View Full Version : wait and see?/introducing raw?

19th May 2007, 06:24 PM
aloha, my pup is 14 weeks 5.5.lbs. I thought I read at 14 weeks double the weight for aprox. adult size. I just hope for normal size. maile seems not to enjoy her kibble so much and I was thinking raw. should I start with chicken necks. from my read so far it seems there is alot of info to learn about feeding raw, and I have only scratched the surface! thanks

19th May 2007, 07:48 PM
14 weeks is early to go off food. Have you had a vet check for worms, infection etc? Don't let them tell you all pups go off their food....they do but not really this young and there is always an exception to the rule.

19th May 2007, 09:15 PM
Feeding just chicken necks would not give a puppy (or adult dog) sufficient nutrition. If you decide to go with raw food you really need to read up on the whole area of canine nutrition, as you suspect yourself (there are some threads on this with some suggested books) and also would be better off going with the premade raw foods though be aware these are quite expensive. Many breeders who do feed raw do not do so until the puppy is at least six months old though, for many reasons. Some do start them from small. There are also risks with feeding raw so make sure this is a choice you are fully comfortable with. I nearly had an emergency room incident feeding raw chicken wings and personally no longer opt for a raw diet. Many people feel the benefits outweigh the risks.

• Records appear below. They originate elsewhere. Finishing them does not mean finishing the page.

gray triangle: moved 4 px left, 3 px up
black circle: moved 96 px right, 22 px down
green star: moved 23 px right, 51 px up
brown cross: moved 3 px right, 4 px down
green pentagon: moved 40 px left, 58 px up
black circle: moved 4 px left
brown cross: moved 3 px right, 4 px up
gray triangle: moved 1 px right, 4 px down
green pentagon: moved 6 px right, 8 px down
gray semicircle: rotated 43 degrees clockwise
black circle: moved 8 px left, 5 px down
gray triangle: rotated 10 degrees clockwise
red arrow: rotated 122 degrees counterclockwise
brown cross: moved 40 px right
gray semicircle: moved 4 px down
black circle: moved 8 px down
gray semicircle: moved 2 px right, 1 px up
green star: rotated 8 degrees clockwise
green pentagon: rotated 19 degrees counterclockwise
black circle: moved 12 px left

In general puppies often get fussy about their food and you are likely just experiencing some normal game playing. Just put her food down, leave it for 15 minutes without checking on her, cajoling her, changing dishes etc, and then lift the dish after 15 min -- with no comment and not making a big deal. Put it away and do NOT feed any treats or anything else til the next *scehduled* feeding at which you repeat this process. If you stick to this she will likely be eating normally within the week, This is a common game puppies play as soon as they realise you will give them lots of attention if they do not eat. However, if she will truly eat NOTHING then get her immediately to a vet to make sure she isn't ill. Puppies can go downhill very quickly if something is wrong.

The 14 week estimate is quite rough and depends on many factors. If the litter was large or she was a small puppy in the litter, she will probably catch up to her littermates and be the average size of parents AND grandparents (not just parents). That is a bit on the small size however for her age; 13 lbs is the breed standard minimum for an adult. For this reason if you think she is truly off her food seeing a vet would be a priority. A small underized puppy definitely needs complete nutrition and to be eating well to put on weight.

19th May 2007, 09:39 PM
aloha, many thanks for the info. she may just be a small framed petite dog. I was wanting her to grow to be at least normal size, but I am having my doubts. didn't mean to give the impression she is off her food. she has been to vet has shots and no worms. it just seems to take her most of the a.m. to finish her kibble. she does eat it. I just thought I could also feed her other things that she would enjoy besides boring kibble. guess that's a human emotion on her diet. I would never start a new diet without fully researching and making sure she had the right nutrition. glad to know that raw is not something to consider for a pup so young. thanks again vikki

20th May 2007, 08:26 AM
Hi Vikki

If you are just wanting the supplement the kibble with other foods then, yes I'd say go for it.

When we got Beau from the breeders at 8 weeks, they already had him eating:

raw meaty bones - chicken necks
meats - minced beef, lamb, chicken
dairy products - milk, cheese, cottage cheese etc

Beau is now 20 weeks old and I've had him on a primarily raw diet now for several weeks. He is doing very well.

Do take it easy though and only introduce one food every couple of days. That way, if something makes your puppy sick or gives him runny poos you will know what it is.

As Karlin said, if you are wanting to move your puppy over to a complete raw diet, then you need to read up, as it is more complex than just feeding one meat source, or meal alone.

I've recently read & reviewed here "Give Your Dog a Bone" by Ian Billinghurst, and I've also purchased (yet to arrive in the mail) "Grow you Pup with Bones" by the same author.

Just be aware that if you go down the home prepared route, you need to offer a very wide range of foods so that your puppy gets all his nutrients and during the growing phase it is important to get the right balance of proteins, vitamins & minerals.